Author’s Note: Linda Powell is Director of Media Relations for Mossberg (www.mossberg.com) and handles the company’s advertising for print, TV and online.
Linda Powell has hunted in Africa four times, has made seven or eight elk hunts, hunted grizzly bears once, and has been bear hunting in Russia. She says she has a passion for bear hunts and has been on more than 25 hunts for black bears. “I have taken more than 18 black bears, but I really enjoy watching the bears and learning how they behave. So, on some hunts I don’t take a bear. If I see a bear that seems like he wants to go home with me, then I take him.”
We asked Powell about the transition from being a nurse in the medical profession to being the only woman in a hunting camp. Powell answered, “The medical profession also was a male-dominated profession, so I was accustomed to working with men. My first year of hunting and shooting was really challenging for me. I was in my mid-thirties and had to learn the vocabulary of the outdoors. I approached this new job with Remington as though I was learning a foreign language. I was so naïve in the beginning that I didn’t know the difference between a shotgun and a rifle. Then I had to learn about gauge, caliber, and ballistics. In that first year, I went home many nights and cried and wondered what I’d gotten myself into without knowing much. I asked myself, ‘Will this ever make sense? Will I ever be successful in the world of hunting and shooting?’”

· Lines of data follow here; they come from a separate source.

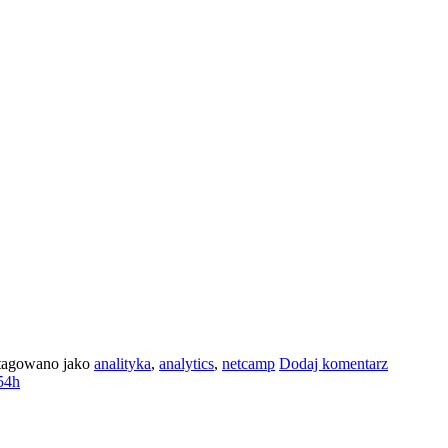
tagowano jako
analityka
,
analytics
,
netcamp
Dodaj komentarz
54h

Powell says that mentors made a tremendous difference in how quickly she digested the finer points of hunting and shooting. “After one year and nine months, some of what I was learning made sense. The thing that really changed me as a person and made me realize I wanted to be a professional in the outdoors was that first black bear hunt with a muzzleloader. After the shot, I remember walking up and seeing the bear I had taken. I had an overwhelming rush of different emotions all at the same time. The overriding emotion was realizing that I was now a hunter and would be for the rest of my life, regardless of what I did professionally. I knew that I had changed as a person.”